───── MATERIAL PROVIDED
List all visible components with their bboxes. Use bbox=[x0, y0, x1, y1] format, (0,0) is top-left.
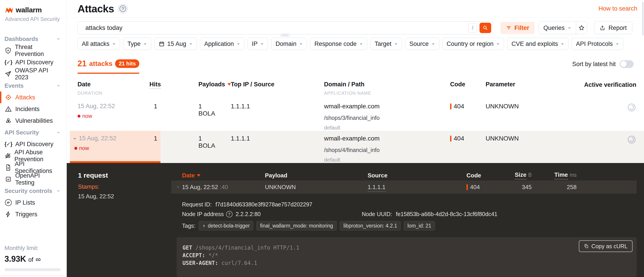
filter-chip-domain[interactable]: Domain bbox=[271, 38, 307, 50]
status-bar-icon bbox=[450, 136, 452, 142]
sidebar-item-ip-lists[interactable]: IP IP Lists bbox=[0, 197, 66, 208]
sort-toggle-switch[interactable] bbox=[620, 60, 634, 68]
filter-chip-api-protocols[interactable]: API Protocols bbox=[572, 38, 623, 50]
chevron-down-icon bbox=[432, 42, 435, 46]
report-button[interactable]: Report bbox=[594, 22, 632, 34]
col-time[interactable]: Time bbox=[554, 171, 568, 179]
col-top-ip[interactable]: Top IP / Source bbox=[231, 81, 274, 88]
filter-chip-response-code[interactable]: Response code bbox=[310, 38, 367, 50]
help-icon[interactable]: ? bbox=[118, 4, 128, 14]
shield-lightning-icon bbox=[4, 47, 12, 54]
bot-blocked-icon bbox=[4, 152, 11, 159]
tag-final-wallarm-mode[interactable]: final_wallarm_mode: monitoring bbox=[256, 221, 336, 230]
copy-as-curl-button[interactable]: Copy as cURL bbox=[579, 240, 632, 252]
main-content: Attacks ? How to search / Filter Queries bbox=[67, 0, 644, 277]
tag-lom-id[interactable]: lom_id: 21 bbox=[404, 221, 435, 230]
paper-plane-icon bbox=[4, 71, 12, 77]
search-input[interactable] bbox=[78, 24, 468, 32]
col-parameter[interactable]: Parameter bbox=[486, 81, 515, 88]
col-domain-path[interactable]: Domain / Path bbox=[324, 81, 440, 88]
col-code[interactable]: Code bbox=[450, 81, 465, 88]
monthly-limit: Monthly limit: 3.93K of ∞ bbox=[4, 245, 61, 271]
monthly-limit-label: Monthly limit: bbox=[4, 245, 61, 251]
queries-button[interactable]: Queries bbox=[539, 22, 576, 34]
sidebar-item-attacks[interactable]: Attacks bbox=[0, 92, 66, 103]
chevron-down-icon bbox=[112, 42, 116, 46]
requests-count: 1 request bbox=[78, 172, 114, 179]
sort-label: Sort by latest hit bbox=[572, 61, 616, 68]
stamps-label: Stamps: bbox=[78, 183, 114, 190]
search-button[interactable] bbox=[480, 23, 491, 33]
filter-chip-source[interactable]: Source bbox=[405, 38, 439, 50]
filter-chip-cve[interactable]: CVE and exploits bbox=[507, 38, 568, 50]
vertical-scrollbar[interactable] bbox=[642, 2, 644, 36]
tag-detect-bola-trigger[interactable]: detect-bola-trigger bbox=[199, 221, 254, 230]
filter-chip-date[interactable]: 15 Aug bbox=[154, 38, 197, 50]
sidebar-item-owasp-api-2023[interactable]: OWASP API 2023 bbox=[0, 68, 66, 80]
active-verification-icon[interactable] bbox=[627, 135, 636, 144]
sidebar-item-api-abuse-prevention[interactable]: API Abuse Prevention bbox=[0, 150, 66, 162]
document-icon bbox=[4, 164, 12, 171]
sidebar-section-dashboards[interactable]: Dashboards bbox=[0, 33, 66, 45]
sidebar-item-vulnerabilities[interactable]: Vulnerabilities bbox=[0, 115, 66, 127]
filter-chip-target[interactable]: Target bbox=[370, 38, 402, 50]
sidebar-item-api-discovery[interactable]: {✓} API Discovery bbox=[0, 57, 66, 68]
selected-row-indicator bbox=[70, 161, 160, 163]
col-active-verification: Active verification bbox=[584, 81, 636, 88]
chevron-down-icon bbox=[496, 42, 500, 46]
info-icon[interactable]: ? bbox=[226, 211, 232, 217]
lightning-icon bbox=[202, 224, 206, 228]
filter-chip-application[interactable]: Application bbox=[200, 38, 244, 50]
request-row[interactable]: 15 Aug, 22:52:40 UNKNOWN 1.1.1.1 404 345… bbox=[171, 181, 636, 194]
node-ip-label: Node IP address bbox=[182, 211, 224, 217]
chevron-down-icon[interactable] bbox=[72, 136, 77, 141]
filter-chip-type[interactable]: Type bbox=[123, 38, 151, 50]
col-code[interactable]: Code bbox=[466, 172, 506, 179]
filter-button[interactable]: Filter bbox=[500, 22, 534, 34]
request-metadata: Request ID: f7d1840d63380e3f9278ae757d20… bbox=[182, 201, 636, 230]
braces-check-icon: {✓} bbox=[4, 141, 12, 147]
tab-attacks-count[interactable]: 21 attacks 21 hits bbox=[78, 59, 139, 69]
lightning-icon bbox=[4, 211, 12, 218]
monthly-limit-used: 3.93K bbox=[4, 254, 26, 264]
active-verification-icon[interactable] bbox=[627, 103, 636, 112]
sidebar-item-incidents[interactable]: Incidents bbox=[0, 103, 66, 115]
sidebar-section-security-controls[interactable]: Security controls bbox=[0, 185, 66, 197]
sidebar-item-openapi-testing[interactable]: OpenAPI Testing bbox=[0, 173, 66, 185]
filter-chip-country[interactable]: Country or region bbox=[442, 38, 504, 50]
how-to-search-link[interactable]: How to search bbox=[598, 5, 637, 12]
search-resize-handle[interactable] bbox=[280, 33, 290, 37]
filter-chip-all-attacks[interactable]: All attacks bbox=[78, 38, 120, 50]
source-ip-link[interactable]: 1.1.1.1 bbox=[368, 184, 386, 192]
col-payload[interactable]: Payload bbox=[265, 172, 368, 179]
status-bar-icon bbox=[450, 103, 452, 110]
sidebar-section-api-security[interactable]: API Security bbox=[0, 127, 66, 138]
chevron-down-icon[interactable] bbox=[176, 185, 180, 189]
chevron-down-icon bbox=[359, 42, 363, 46]
filter-chip-ip[interactable]: IP bbox=[248, 38, 268, 50]
col-size[interactable]: Size bbox=[515, 171, 526, 179]
sidebar-item-api-discovery-2[interactable]: {✓} API Discovery bbox=[0, 138, 66, 150]
col-date-sorted[interactable]: Date bbox=[182, 172, 194, 179]
brand-name: wallarm bbox=[16, 6, 42, 14]
calendar-icon bbox=[159, 41, 165, 47]
chevron-down-icon bbox=[561, 42, 564, 46]
sidebar-item-threat-prevention[interactable]: Threat Prevention bbox=[0, 45, 66, 57]
attack-row-2-expanded[interactable]: 15 Aug, 22:52 now 1 1 BOLA 1.1.1.1 wmall… bbox=[67, 131, 644, 163]
sidebar-item-api-specifications[interactable]: API Specifications bbox=[0, 162, 66, 173]
col-source[interactable]: Source bbox=[368, 172, 466, 179]
chevron-down-icon bbox=[616, 42, 619, 46]
brand: wallarm Advanced API Security bbox=[0, 0, 66, 22]
sidebar-item-triggers[interactable]: Triggers bbox=[0, 208, 66, 220]
attack-row-1[interactable]: 15 Aug, 22:52 now 1 1 BOLA 1.1.1.1 wmall… bbox=[67, 100, 644, 131]
star-icon bbox=[578, 25, 585, 31]
favorite-star-button[interactable] bbox=[576, 22, 587, 34]
tag-libproton-version[interactable]: libproton_version: 4.2.1 bbox=[340, 221, 401, 230]
monthly-limit-progressbar bbox=[4, 268, 61, 271]
col-date[interactable]: Date bbox=[78, 81, 150, 88]
live-dot-icon bbox=[74, 147, 77, 150]
ip-circle-icon: IP bbox=[4, 199, 12, 206]
sort-desc-icon bbox=[197, 174, 200, 177]
sidebar-section-events[interactable]: Events bbox=[0, 80, 66, 92]
page-header: Attacks ? How to search bbox=[67, 0, 644, 18]
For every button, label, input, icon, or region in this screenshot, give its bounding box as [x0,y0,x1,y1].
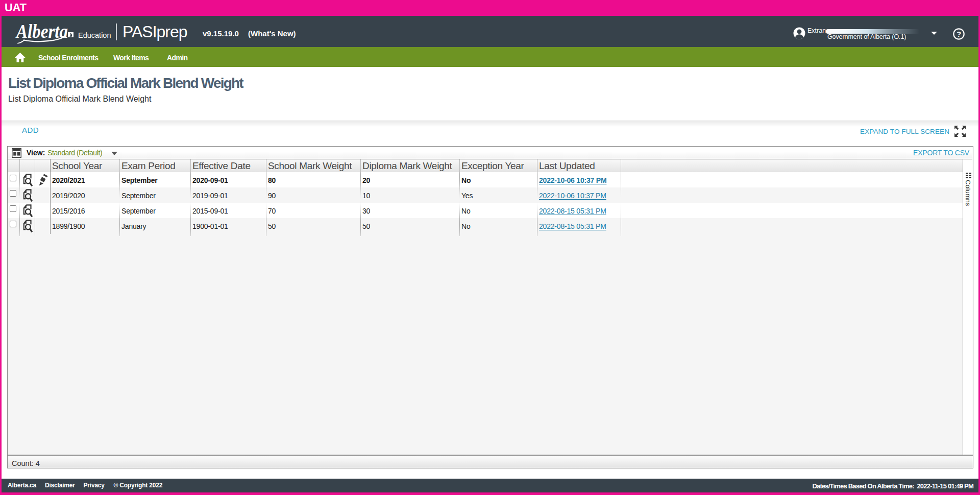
svg-text:?: ? [956,30,961,38]
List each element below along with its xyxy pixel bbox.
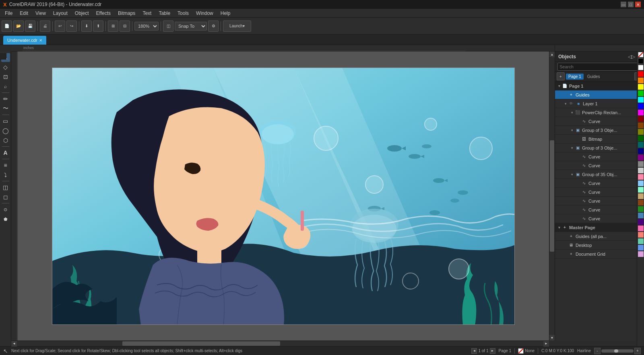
──────────
[WHAT NEEDS TO BE DONE]
Nothing in the entries above should change when they are printed again, except that the pictures are dropped.

[RESULT]
List all visible components with their bboxes. Use bbox=[x0, y0, x1, y1] format, (0,0) is top-left.
filter-chip-domain[interactable]: Domain bbox=[271, 38, 307, 50]
status-bar-icon bbox=[450, 136, 452, 142]
sidebar-item-ip-lists[interactable]: IP IP Lists bbox=[0, 197, 66, 208]
sort-toggle-switch[interactable] bbox=[620, 60, 634, 68]
filter-chip-api-protocols[interactable]: API Protocols bbox=[572, 38, 623, 50]
chevron-down-icon bbox=[432, 42, 435, 46]
report-button[interactable]: Report bbox=[594, 22, 632, 34]
col-time[interactable]: Time bbox=[554, 171, 568, 179]
col-top-ip[interactable]: Top IP / Source bbox=[231, 81, 274, 88]
filter-chip-response-code[interactable]: Response code bbox=[310, 38, 367, 50]
help-icon[interactable]: ? bbox=[118, 4, 128, 14]
shield-lightning-icon bbox=[4, 47, 12, 54]
bot-blocked-icon bbox=[4, 152, 11, 159]
tag-final-wallarm-mode[interactable]: final_wallarm_mode: monitoring bbox=[256, 221, 336, 230]
copy-as-curl-button[interactable]: Copy as cURL bbox=[579, 240, 632, 252]
main-content: Attacks ? How to search / Filter Queries bbox=[67, 0, 644, 277]
tag-lom-id[interactable]: lom_id: 21 bbox=[404, 221, 435, 230]
paper-plane-icon bbox=[4, 71, 12, 77]
search-input[interactable] bbox=[78, 24, 468, 32]
col-parameter[interactable]: Parameter bbox=[486, 81, 515, 88]
col-domain-path[interactable]: Domain / Path bbox=[324, 81, 440, 88]
col-code[interactable]: Code bbox=[450, 81, 465, 88]
monthly-limit: Monthly limit: 3.93K of ∞ bbox=[4, 245, 61, 271]
monthly-limit-label: Monthly limit: bbox=[4, 245, 61, 251]
queries-button[interactable]: Queries bbox=[539, 22, 576, 34]
sidebar-item-attacks[interactable]: Attacks bbox=[0, 92, 66, 103]
chevron-down-icon bbox=[112, 42, 116, 46]
requests-count: 1 request bbox=[78, 172, 114, 179]
sort-label: Sort by latest hit bbox=[572, 61, 616, 68]
stamps-label: Stamps: bbox=[78, 183, 114, 190]
search-button[interactable] bbox=[480, 23, 491, 33]
filter-chip-source[interactable]: Source bbox=[405, 38, 439, 50]
filter-chip-cve[interactable]: CVE and exploits bbox=[507, 38, 568, 50]
vertical-scrollbar[interactable] bbox=[642, 2, 644, 36]
tag-detect-bola-trigger[interactable]: detect-bola-trigger bbox=[199, 221, 254, 230]
filter-chip-date[interactable]: 15 Aug bbox=[154, 38, 197, 50]
sidebar-item-owasp-api-2023[interactable]: OWASP API 2023 bbox=[0, 68, 66, 80]
active-verification-icon[interactable] bbox=[627, 135, 636, 144]
sidebar-item-api-abuse-prevention[interactable]: API Abuse Prevention bbox=[0, 150, 66, 162]
document-icon bbox=[4, 164, 12, 171]
sidebar-section-dashboards[interactable]: Dashboards bbox=[0, 33, 66, 45]
sidebar-item-vulnerabilities[interactable]: Vulnerabilities bbox=[0, 115, 66, 127]
filter-chip-target[interactable]: Target bbox=[370, 38, 402, 50]
sidebar-item-api-discovery[interactable]: {✓} API Discovery bbox=[0, 57, 66, 68]
selected-row-indicator bbox=[70, 161, 160, 163]
col-active-verification: Active verification bbox=[584, 81, 636, 88]
chevron-down-icon bbox=[496, 42, 500, 46]
info-icon[interactable]: ? bbox=[226, 211, 232, 217]
lightning-icon bbox=[202, 224, 206, 228]
filter-chip-application[interactable]: Application bbox=[200, 38, 244, 50]
request-row[interactable]: 15 Aug, 22:52:40 UNKNOWN 1.1.1.1 404 345… bbox=[171, 181, 636, 194]
node-ip-label: Node IP address bbox=[182, 211, 224, 217]
chevron-down-icon[interactable] bbox=[72, 136, 77, 141]
filter-chip-type[interactable]: Type bbox=[123, 38, 151, 50]
col-code[interactable]: Code bbox=[466, 172, 506, 179]
filter-button[interactable]: Filter bbox=[500, 22, 534, 34]
request-metadata: Request ID: f7d1840d63380e3f9278ae757d20… bbox=[182, 201, 636, 230]
braces-check-icon: {✓} bbox=[4, 141, 12, 147]
tab-attacks-count[interactable]: 21 attacks 21 hits bbox=[78, 59, 139, 69]
lightning-icon bbox=[4, 211, 12, 218]
monthly-limit-used: 3.93K bbox=[4, 254, 26, 264]
active-verification-icon[interactable] bbox=[627, 103, 636, 112]
sidebar-item-incidents[interactable]: Incidents bbox=[0, 103, 66, 115]
sidebar-section-security-controls[interactable]: Security controls bbox=[0, 185, 66, 197]
sidebar-item-openapi-testing[interactable]: OpenAPI Testing bbox=[0, 173, 66, 185]
filter-chip-country[interactable]: Country or region bbox=[442, 38, 504, 50]
how-to-search-link[interactable]: How to search bbox=[598, 5, 637, 12]
search-resize-handle[interactable] bbox=[280, 33, 290, 37]
filter-chip-all-attacks[interactable]: All attacks bbox=[78, 38, 120, 50]
source-ip-link[interactable]: 1.1.1.1 bbox=[368, 184, 386, 192]
col-payload[interactable]: Payload bbox=[265, 172, 368, 179]
status-bar-icon bbox=[450, 103, 452, 110]
sidebar-section-api-security[interactable]: API Security bbox=[0, 127, 66, 138]
chevron-down-icon[interactable] bbox=[176, 185, 180, 189]
chevron-down-icon bbox=[359, 42, 363, 46]
filter-chip-ip[interactable]: IP bbox=[248, 38, 268, 50]
col-size[interactable]: Size bbox=[515, 171, 526, 179]
sidebar-item-api-discovery-2[interactable]: {✓} API Discovery bbox=[0, 138, 66, 150]
col-date-sorted[interactable]: Date bbox=[182, 172, 194, 179]
brand-name: wallarm bbox=[16, 6, 42, 14]
calendar-icon bbox=[159, 41, 165, 47]
chevron-down-icon bbox=[561, 42, 564, 46]
sidebar-item-threat-prevention[interactable]: Threat Prevention bbox=[0, 45, 66, 57]
attack-row-2-expanded[interactable]: 15 Aug, 22:52 now 1 1 BOLA 1.1.1.1 wmall… bbox=[67, 131, 644, 163]
sidebar-item-api-specifications[interactable]: API Specifications bbox=[0, 162, 66, 173]
col-source[interactable]: Source bbox=[368, 172, 466, 179]
chevron-down-icon bbox=[616, 42, 619, 46]
brand: wallarm Advanced API Security bbox=[0, 0, 66, 22]
sidebar-item-triggers[interactable]: Triggers bbox=[0, 208, 66, 220]
attack-row-1[interactable]: 15 Aug, 22:52 now 1 1 BOLA 1.1.1.1 wmall… bbox=[67, 100, 644, 131]
star-icon bbox=[578, 25, 585, 31]
favorite-star-button[interactable] bbox=[576, 22, 587, 34]
tag-libproton-version[interactable]: libproton_version: 4.2.1 bbox=[340, 221, 401, 230]
monthly-limit-progressbar bbox=[4, 268, 61, 271]
col-date[interactable]: Date bbox=[78, 81, 150, 88]
live-dot-icon bbox=[74, 147, 77, 150]
ip-circle-icon: IP bbox=[4, 199, 12, 206]
sort-desc-icon bbox=[197, 174, 200, 177]
sidebar-section-events[interactable]: Events bbox=[0, 80, 66, 92]
page-header: Attacks ? How to search bbox=[67, 0, 644, 18]
For every button, label, input, icon, or region in this screenshot, give its bounding box as [x0,y0,x1,y1].
svg-text:?: ? [956,30,961,38]
List each element below along with its xyxy pixel bbox.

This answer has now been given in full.